According to the header, the Dreadlords XML files are UTF-8 encoded, however, in practise the game seems to treat them as ISO-8859-1 encoded and pays no attention at all to the encoding tag in the header. Any idea what is the desired encoding of the files is, is this always ISO-8859-1 or does this depend on the current ANSI encoding of the Windows system in use?

 

4,751 views 4 replies
Reply #1 Top

I suppose the general basic XML rules apply here as well... which is a natively valid file with a UTF driven encoding structure. But, indirectly the parsing methods (while into a gameplay session) must have a specific schema and validation routines to gather the listed datasets as they SHOULD.

I believe there's no hidden mystery in such a straight forward text file while the characters are all shown as they are used or meant to define a "code" via the normal ASCII system (which is in fact an extension of the UTF principles).

 

What gets more complicated is when the OS (and default language settings on any given personal PC) resets the UTF set to adapt to one's Win Interface... just think about Kanji_Arabic_Greek_Etc letters & alphabets and you'll soon realize that there's MUCH more to a simple character (as it is represented ON a monitor or even, string fields) than a glyph and its relatively complex imaging typeset.

 

Possibly why the UTF standard was invented in the first place, btw.

 

 

Reply #2 Top

Yes indeed, the game probably reads the encoding line, but what for?!

If I open say the ThechTree.xml on my german set Windows with my english Visual Studio version , a lot of "illegal" characters are thrown in, mainly "||" for linebreaks I guess. Quite annoying if you want to use a standard xml reader .net implementation, it generates a runtime error.

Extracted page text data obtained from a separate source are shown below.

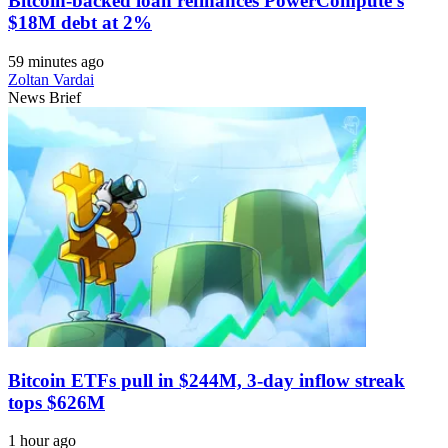
Bitcoin-backed loan refinances PowerCompute’s
$18M debt at 2%
59 minutes ago
Zoltan Vardai
News Brief
Bitcoin ETFs pull in $244M, 3-day inflow streak
tops $626M
1 hour ago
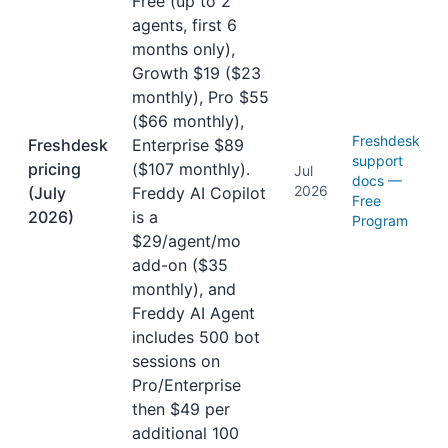
Free (up to 2
agents, first 6
months only),
Growth $19 ($23
monthly), Pro $55
($66 monthly),
Freshdesk
Freshdesk
Enterprise $89
support
pricing
($107 monthly).
Jul
docs —
2026
(July
Freddy AI Copilot
Free
2026)
is a
Program
$29/agent/mo
add-on ($35
monthly), and
Freddy AI Agent
includes 500 bot
sessions on
Pro/Enterprise
then $49 per
additional 100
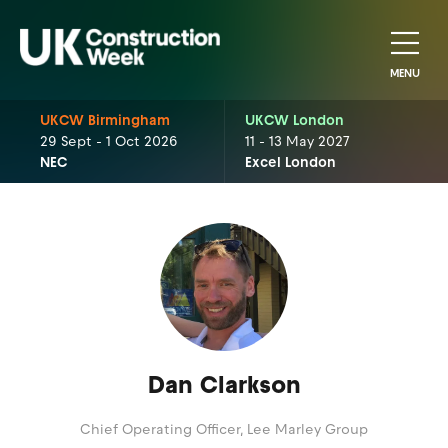
MENU
UKCW Birmingham
UKCW London
29 Sept - 1 Oct 2026
11 - 13 May 2027
NEC
Excel London
Dan Clarkson
Chief Operating Officer,
Lee Marley Group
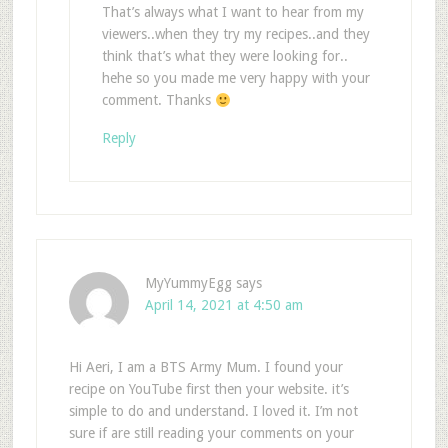
That’s always what I want to hear from my
viewers..when they try my recipes..and they
think that’s what they were looking for..
hehe so you made me very happy with your
comment. Thanks
Reply
MyYummyEgg
says
April 14, 2021 at 4:50 am
Hi Aeri, I am a BTS Army Mum. I found your
recipe on YouTube first then your website. it’s
simple to do and understand. I loved it. I’m not
sure if are still reading your comments on your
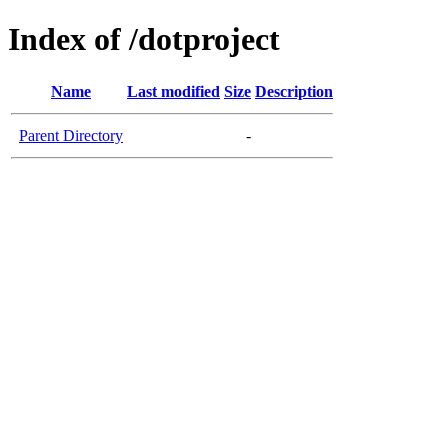
Index of /dotproject
Name
Last modified
Size
Description
Parent Directory
-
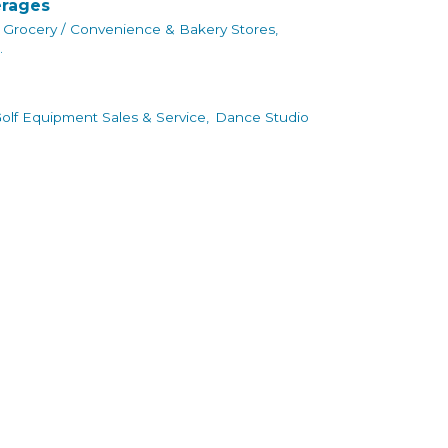
erages
Grocery / Convenience & Bakery Stores,
.
olf Equipment Sales & Service,
Dance Studio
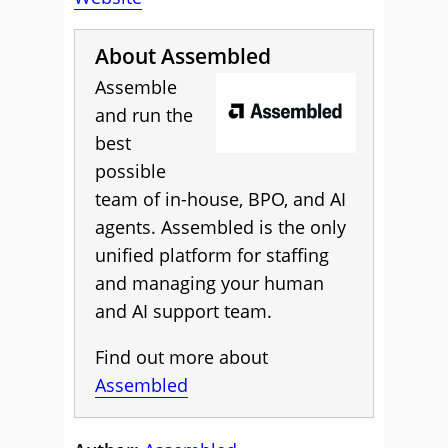
About Assembled
Assemble
and run the
best
possible
team of in-house, BPO, and AI
agents. Assembled is the only
unified platform for staffing
and managing your human
and AI support team.
Find out more about
Assembled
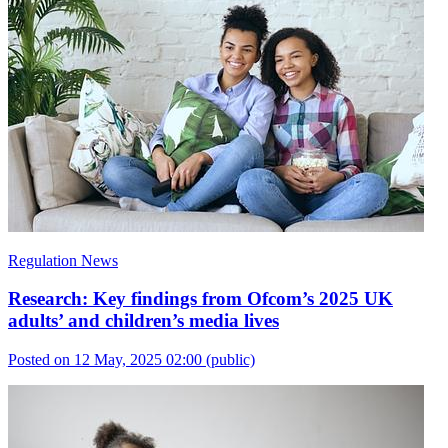
Regulation News
Research: Key findings from Ofcom’s 2025 UK
adults’ and children’s media lives
Posted on 12 May, 2025 02:00
(public)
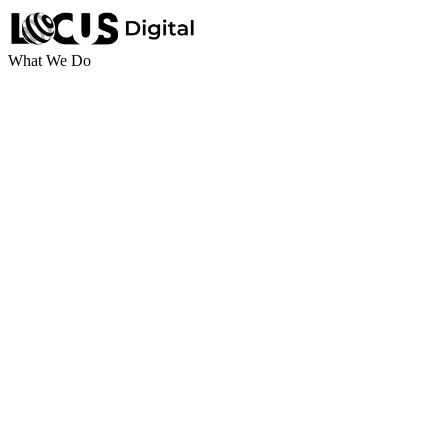
What We Do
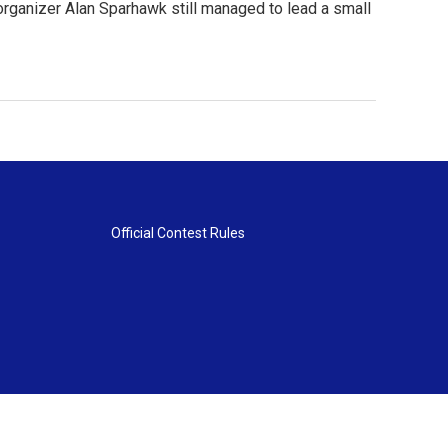
n organizer Alan Sparhawk still managed to lead a small
Official Contest Rules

So I need to buffer all xml files and filter for the ocurrence  of "||" , instead of directly accessing/reading :|

 

Please devs, fix this finally.

My guess is, that not everybody at SD has UTF-8 based system available, hence the "compatibility" line, or  some of them doing xml file with some weird editor, lets say word :rolleyes: .

I think, the game used to require iso but they silently changed it to no/or utf-8 requirement

 

As a sidenote, TA does not seem to require that line at all to read data, so my guess is, one could even ignore the encoding line. 

 

File created with my GalCiv2Ide get read, with or without.

Reply #3 Top

For now I have changed the header of my XML files to ISO-8859-1, that is what the game seems to expect and makes them display correctly in my editor.

Reply #4 Top

I think, the game used to require iso but they silently changed it to no/or utf-8 requirement
End of quote

 

Sort of, i guess. But as you said the main issue with lines encoding is more about how 'external' programs need to reproduce the intended structure for it to be recognized by the game engine itself (eventually & after "corrections").

 

There's no specific norm which would be better or worst unless someone wants to make sure compatibility is verified both within gameplay & whatever editing (or readouts) is_or_has_been performed outside the native code.

I would agree though that some clear 'SD standard' should be available at these or any xml parsing levels.

Feeds & line breaks are indeed a pain when one goes between the multiple variations in format; Doc, Txt, Wri and whatever else everyone (as in - software makers!) could mix us all up with.